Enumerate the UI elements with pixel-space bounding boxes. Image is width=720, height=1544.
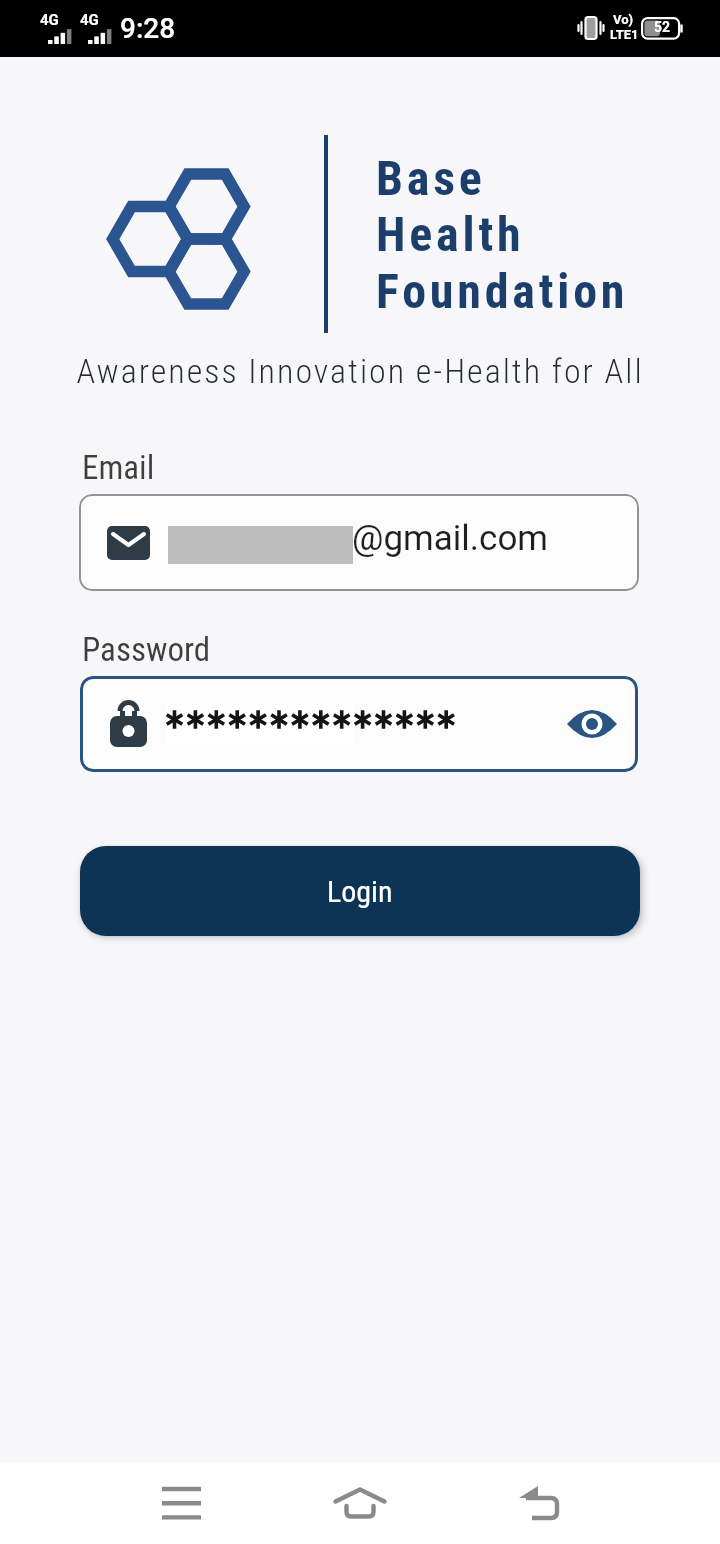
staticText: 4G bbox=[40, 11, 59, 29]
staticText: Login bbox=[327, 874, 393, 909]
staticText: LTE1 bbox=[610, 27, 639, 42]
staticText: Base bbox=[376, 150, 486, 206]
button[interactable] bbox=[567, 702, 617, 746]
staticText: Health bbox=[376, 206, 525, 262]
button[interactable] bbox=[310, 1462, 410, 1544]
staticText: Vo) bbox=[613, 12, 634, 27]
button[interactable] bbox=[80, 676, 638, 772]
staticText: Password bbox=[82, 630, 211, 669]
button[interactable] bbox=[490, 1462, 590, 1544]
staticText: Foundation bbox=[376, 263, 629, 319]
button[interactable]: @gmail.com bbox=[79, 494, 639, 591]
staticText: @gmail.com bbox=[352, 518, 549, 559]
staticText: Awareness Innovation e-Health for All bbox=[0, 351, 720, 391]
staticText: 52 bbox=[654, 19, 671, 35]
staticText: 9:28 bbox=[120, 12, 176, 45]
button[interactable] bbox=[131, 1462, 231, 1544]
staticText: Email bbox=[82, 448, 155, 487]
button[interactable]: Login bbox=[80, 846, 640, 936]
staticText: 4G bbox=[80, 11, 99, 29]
******************************
■ To do: State, as a bare number, how many lines of the records above include "interactable".

■ Expected answer: 7